GenAI for Good: The Misinformation and Veracity Engine
By Calvin Nguyen, Samantha Lin, Dr. Arsanjani
Our Info
Calvin Nguyen: Linkedin | Github
Samantha Lin: Linkedin | Github
Abstract
The objective of our product, Chenly Insights, is to help users combat misinformation using factual factors and microfactors. As misinformation gets easier to spread due to deep fakes and large social networks, this project empowers users by giving them a veracity (truthness) for the news they receive through a Mesop interface. A user will link and upload a news article of their choice. Then, two different types of AI, generative and predictive, judge the article on appropriate factuality factors. The scores are accumulated and then shown to the user, along with other visualizations related to the article. In addition, these scores, along with metadata related to the article, will be uploaded to a vector database that generative AI can use. This vector database is constantly updated with new information from fact check and news websites. Users can also converse with the AI and ask questions about each article and why a particular score was given. We also found the best prompting types with adjustments to the prompts that gives the highest accuracy.
Dataset
We utilized multiple different data sources to both establish the ground truth and understand factors that indicate misinformation. Generally, the more context and information you give a large language model, it can give more nuanced and thoughtful judgements on a piece of text. The data is as follows:
- Liar Plus Dataset: A publicly available dataset containing labeled statements from news sources with contextual information. After preprocessing, we have a dataset of 10,234 rows and 15 columns, with a key truthness labels six levels from “pants-on-fire” to “true”. Primarily used in our vector database and predictive AI training.
\
- Politifact Factchecks: A website that factchecks articles and statements made by leaders. Used to help set the ground truth of a topic.
\
- Snope Factchecks: A website that factchecks articles and statements made on the web.
\
- User-Selected PDFs: Article links or PDFs are analyzed with this engine and assigned a truthness label afterwards.
\
- SERP API Search Results: Google search results based on the title of the user-selected articles to provide the veracity engine with more information.

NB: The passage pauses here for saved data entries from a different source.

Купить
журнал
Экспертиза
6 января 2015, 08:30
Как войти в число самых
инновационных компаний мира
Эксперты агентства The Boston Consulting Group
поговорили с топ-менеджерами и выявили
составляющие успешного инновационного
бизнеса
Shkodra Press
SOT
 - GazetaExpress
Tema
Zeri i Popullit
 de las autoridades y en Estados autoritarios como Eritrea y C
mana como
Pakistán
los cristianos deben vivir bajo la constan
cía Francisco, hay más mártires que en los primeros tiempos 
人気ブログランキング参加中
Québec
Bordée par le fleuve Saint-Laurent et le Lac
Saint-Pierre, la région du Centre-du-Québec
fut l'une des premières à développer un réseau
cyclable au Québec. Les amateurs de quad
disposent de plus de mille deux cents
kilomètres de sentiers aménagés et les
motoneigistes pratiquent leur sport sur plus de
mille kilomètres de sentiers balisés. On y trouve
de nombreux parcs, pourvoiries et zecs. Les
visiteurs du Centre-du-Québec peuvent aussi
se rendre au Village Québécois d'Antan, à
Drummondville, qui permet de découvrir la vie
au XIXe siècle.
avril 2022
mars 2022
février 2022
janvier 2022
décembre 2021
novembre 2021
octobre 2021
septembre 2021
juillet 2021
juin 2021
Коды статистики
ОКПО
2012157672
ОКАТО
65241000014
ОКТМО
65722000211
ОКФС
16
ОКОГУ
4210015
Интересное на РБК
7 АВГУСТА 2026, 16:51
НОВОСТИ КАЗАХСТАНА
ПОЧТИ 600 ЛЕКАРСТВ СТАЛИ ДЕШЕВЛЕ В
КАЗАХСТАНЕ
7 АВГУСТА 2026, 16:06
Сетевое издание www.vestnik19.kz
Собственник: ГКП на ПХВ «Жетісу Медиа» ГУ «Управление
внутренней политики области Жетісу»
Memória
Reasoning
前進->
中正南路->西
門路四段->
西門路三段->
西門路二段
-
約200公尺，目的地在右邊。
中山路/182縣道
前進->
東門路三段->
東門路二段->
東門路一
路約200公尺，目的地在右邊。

- Factuality Factors: These factors determine the veracity of an article and we analyze four of them for each article: sensationalism, stance detection, social credibility, naive realism.
Flowchart
Our flowchart in Lucidchart showcasing the data journey thorughout this process.
Generative AI Methods
Tool: Google Gemini 1.5 Pro 002
Where and how we used it:
- Extracting key attributes from the user-uploaded text (e.g., speaker, context, title) to support predictive AI modeling.

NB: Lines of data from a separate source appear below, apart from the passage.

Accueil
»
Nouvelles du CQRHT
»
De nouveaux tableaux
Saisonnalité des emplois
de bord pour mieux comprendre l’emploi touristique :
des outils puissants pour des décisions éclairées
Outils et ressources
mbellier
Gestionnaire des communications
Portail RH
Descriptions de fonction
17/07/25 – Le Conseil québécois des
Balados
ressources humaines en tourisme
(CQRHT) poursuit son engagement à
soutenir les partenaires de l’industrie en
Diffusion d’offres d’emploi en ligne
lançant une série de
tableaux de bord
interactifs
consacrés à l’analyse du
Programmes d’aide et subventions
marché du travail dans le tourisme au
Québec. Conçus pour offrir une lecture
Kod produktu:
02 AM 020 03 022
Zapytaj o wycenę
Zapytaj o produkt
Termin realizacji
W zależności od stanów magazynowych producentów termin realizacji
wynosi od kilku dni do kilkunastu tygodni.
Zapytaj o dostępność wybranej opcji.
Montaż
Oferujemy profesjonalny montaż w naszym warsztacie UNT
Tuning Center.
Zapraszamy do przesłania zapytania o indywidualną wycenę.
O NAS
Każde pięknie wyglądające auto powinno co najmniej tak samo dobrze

- Evaluating sensationalism and political stance via structured prompts.
Prompting techniques and their objectives:
- Normal prompting: asking a baseline question for a general response from Gemini given a factuality factor.
- Chain of Thought (CoT): asking the model to explain its response, allowing it to reason to get a more accurate response given a factuality factor.
- Fractal Chain of Thought (FCoT): asks the model to go through iterations to explain its response and reasoning and to check what it missed on its previous iterations, to get a more well-rounded and accurate response given a factuality factor.
Additional information we provide to Gemini in our prompts:
- Serp API: search for related articles using Serp API, and use this information as a “ground truth” for Gemini to refine its evaluations.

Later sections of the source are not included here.